‘No, I haven’t met anyone else,’ she said. ‘Yet.’
‘Perfect, let me do the honours, and then we are planning on indulging in some cake from Shelley’s Deli, while we sit and have a natter,’ Janet said. ‘I want to talk gardening, if that’s not boring to you?’
Diana shook her head. ‘I could talk gardening all day,’ she said truthfully. She realised she still wanted to talk about gardening; she just didn’t have anyone to talk about it with anymore. Until now.
She unclipped Trotsky’s lead and let him wander off to explore at his own leisure and took Janet’s arm when it was offered to her.
‘Did Amanda show you where the koi pond used to be?’
Janet shook her head. ‘No, how fascinating. How did you protect them from the birds?’

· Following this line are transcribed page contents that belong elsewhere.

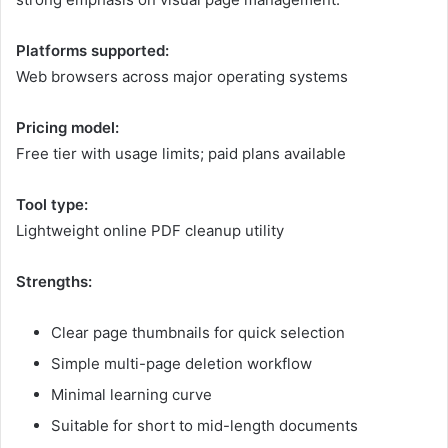
Platforms supported:
Web browsers across major operating systems
Pricing model:
Free tier with usage limits; paid plans available
Tool type:
Lightweight online PDF cleanup utility
Strengths:
Clear page thumbnails for quick selection
Simple multi-page deletion workflow
Minimal learning curve
Suitable for short to mid-length documents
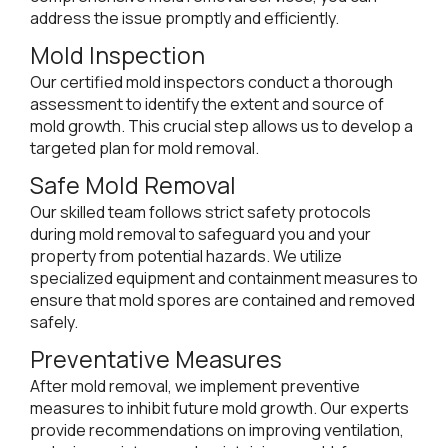
address the issue promptly and efficiently.
Mold Inspection
Our certified mold inspectors conduct a thorough
assessment to identify the extent and source of
mold growth. This crucial step allows us to develop a
targeted plan for mold removal.
Safe Mold Removal
Our skilled team follows strict safety protocols
during mold removal to safeguard you and your
property from potential hazards. We utilize
specialized equipment and containment measures to
ensure that mold spores are contained and removed
safely.
Preventative Measures
After mold removal, we implement preventive
measures to inhibit future mold growth. Our experts
provide recommendations on improving ventilation,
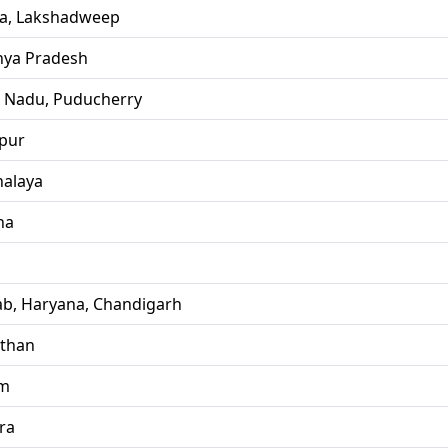
la, Lakshadweep
ya Pradesh
l Nadu, Puducherry
pur
alaya
ha
ab, Haryana, Chandigarh
sthan
im
ra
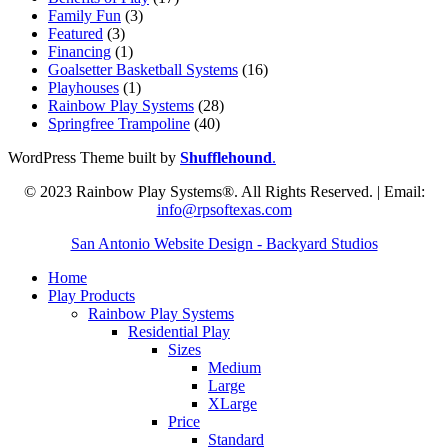
Family Fun
(3)
Featured
(3)
Financing
(1)
Goalsetter Basketball Systems
(16)
Playhouses
(1)
Rainbow Play Systems
(28)
Springfree Trampoline
(40)
WordPress Theme built by
Shufflehound
.
© 2023 Rainbow Play Systems®. All Rights Reserved. | Email:
info@rpsoftexas.com
San Antonio Website Design - Backyard Studios
Home
Play Products
Rainbow Play Systems
Residential Play
Sizes
Medium
Large
XLarge
Price
Standard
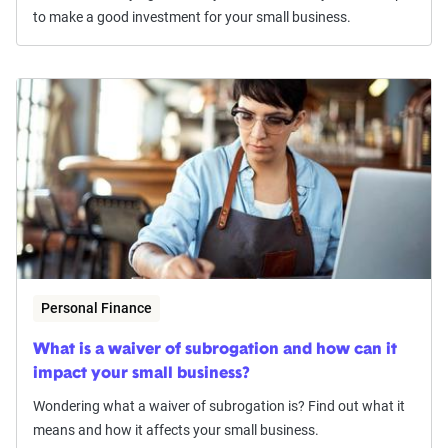
to make a good investment for your small business.
Personal Finance
What is a waiver of subrogation and how can it
impact your small business?
Wondering what a waiver of subrogation is? Find out what it
means and how it affects your small business.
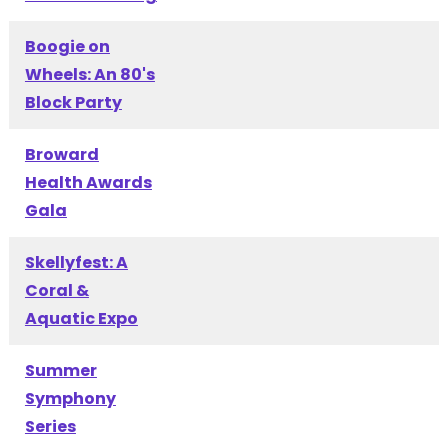
Boogie on
Wheels: An 80's
Block Party
Broward
Health Awards
Gala
Skellyfest: A
Coral &
Aquatic Expo
Summer
Symphony
Series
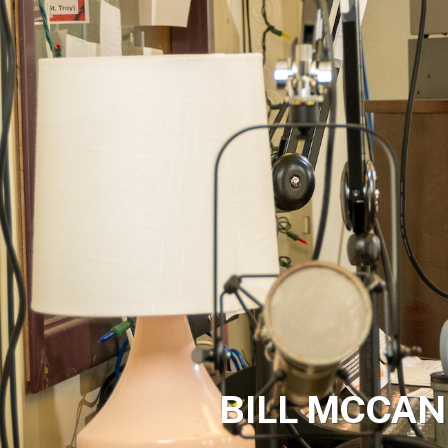
BILL MCCAN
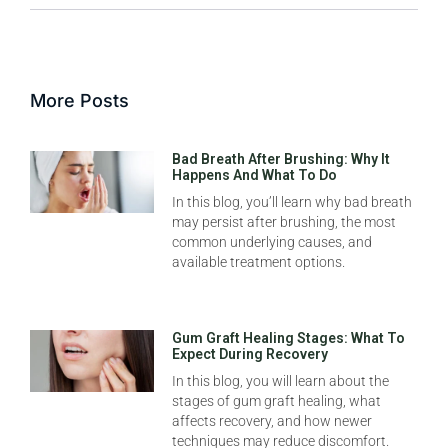
More Posts
Bad Breath After Brushing: Why It
Happens And What To Do
In this blog, you’ll learn why bad breath
may persist after brushing, the most
common underlying causes, and
available treatment options.
Gum Graft Healing Stages: What To
Expect During Recovery
In this blog, you will learn about the
stages of gum graft healing, what
affects recovery, and how newer
techniques may reduce discomfort.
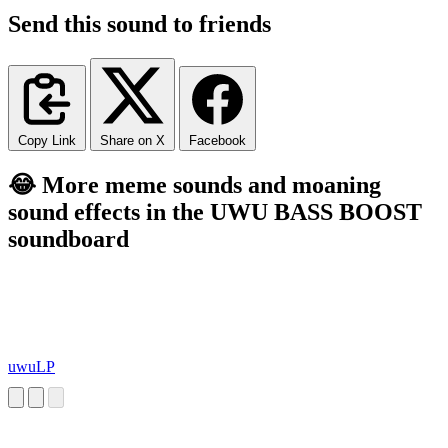
Send this sound to friends
Copy Link
Share on X
Facebook
😂 More meme sounds and moaning
sound effects in the UWU BASS BOOST
soundboard
uwuLP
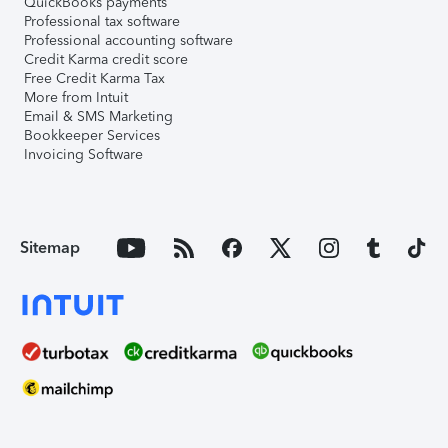
QuickBooks payments
Professional tax software
Professional accounting software
Credit Karma credit score
Free Credit Karma Tax
More from Intuit
Email & SMS Marketing
Bookkeeper Services
Invoicing Software
Sitemap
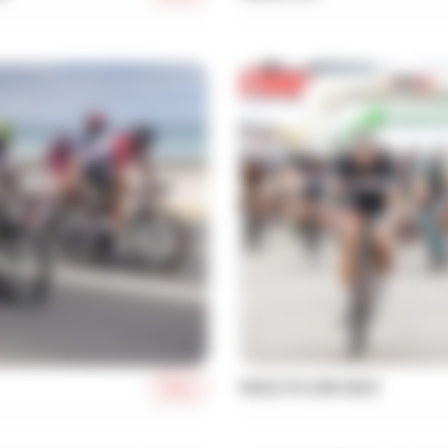
More
MASS CYCLING RACE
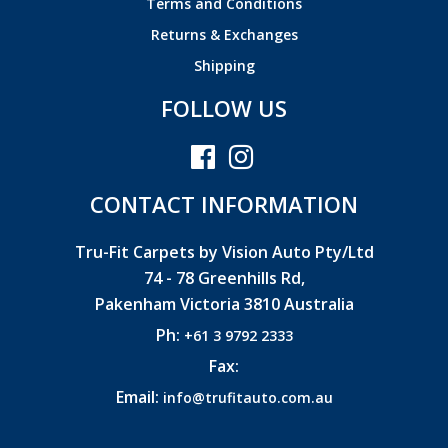
Terms and Conditions
Returns & Exchanges
Shipping
FOLLOW US
CONTACT INFORMATION
Tru-Fit Carpets by Vision Auto Pty/Ltd
74 - 78 Greenhills Rd,
Pakenham Victoria 3810 Australia
Ph:
+61 3 9792 2333
Fax:
Email:
info@trufitauto.com.au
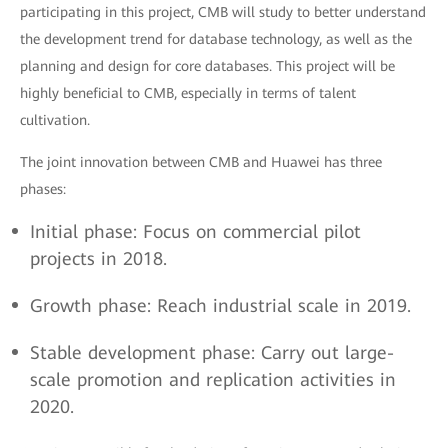
participating in this project, CMB will study to better understand
the development trend for database technology, as well as the
planning and design for core databases. This project will be
highly beneficial to CMB, especially in terms of talent
cultivation.
The joint innovation between CMB and Huawei has three
phases:
Initial phase: Focus on commercial pilot
projects in 2018.
Growth phase: Reach industrial scale in 2019.
Stable development phase: Carry out large-
scale promotion and replication activities in
2020.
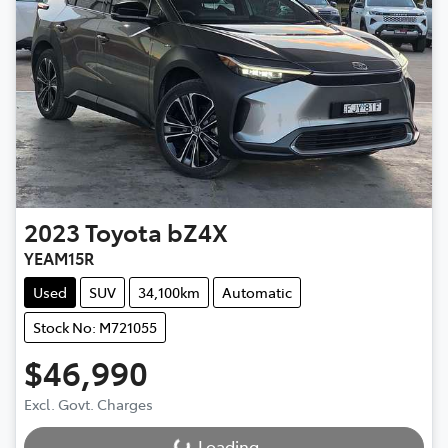
2023
Toyota
bZ4X
YEAM15R
Used
SUV
34,100km
Automatic
Stock No: M721055
$46,990
Excl. Govt. Charges
Loading...
Loading...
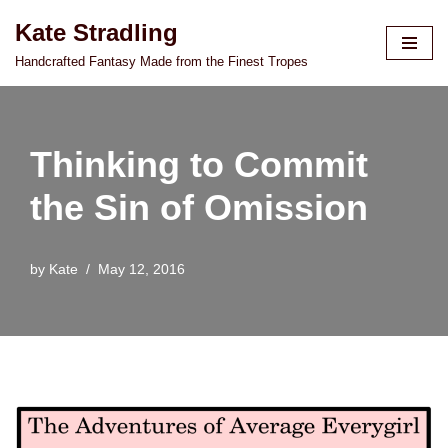
Kate Stradling
Skip
Handcrafted Fantasy Made from the Finest Tropes
to
content
Thinking to Commit
the Sin of Omission
by
Kate
May 12, 2016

‘Let me show you,’ said Diana.
*
1960s
It had been two months since Douglas had left her at the gates of Moongate. Diana spent her days waiting for something but she wasn’t sure what it was that she was hoping for. She knew Douglas wasn’t coming back anytime soon, especially when she had walked away without a goodbye when he had taken her back to Moongate after the disastrous hotel trip. Douglas had said he would return to marry her but she didn’t believe him. If he had wanted to marry her then he would have stayed.
She had tried to distract herself with shopping, books, going out to clubs with Helen, anything – but she couldn’t focus. She missed Douglas; she missed his hands and mouth and laughter. She missed riding on his motorbike and, more than anything, she missed having a secret.
Diana had thought about Douglas every day since he left and the heartbreak hadn’t left her. She was sick to the bone, tired, her body ached, her head ached, nothing working properly anymore, she noticed.
But the sickness came in waves. Sometimes when she woke in the morning, she would lie with her eyes closed and hope that if she kept them closed all day then the tears and nausea wouldn’t come.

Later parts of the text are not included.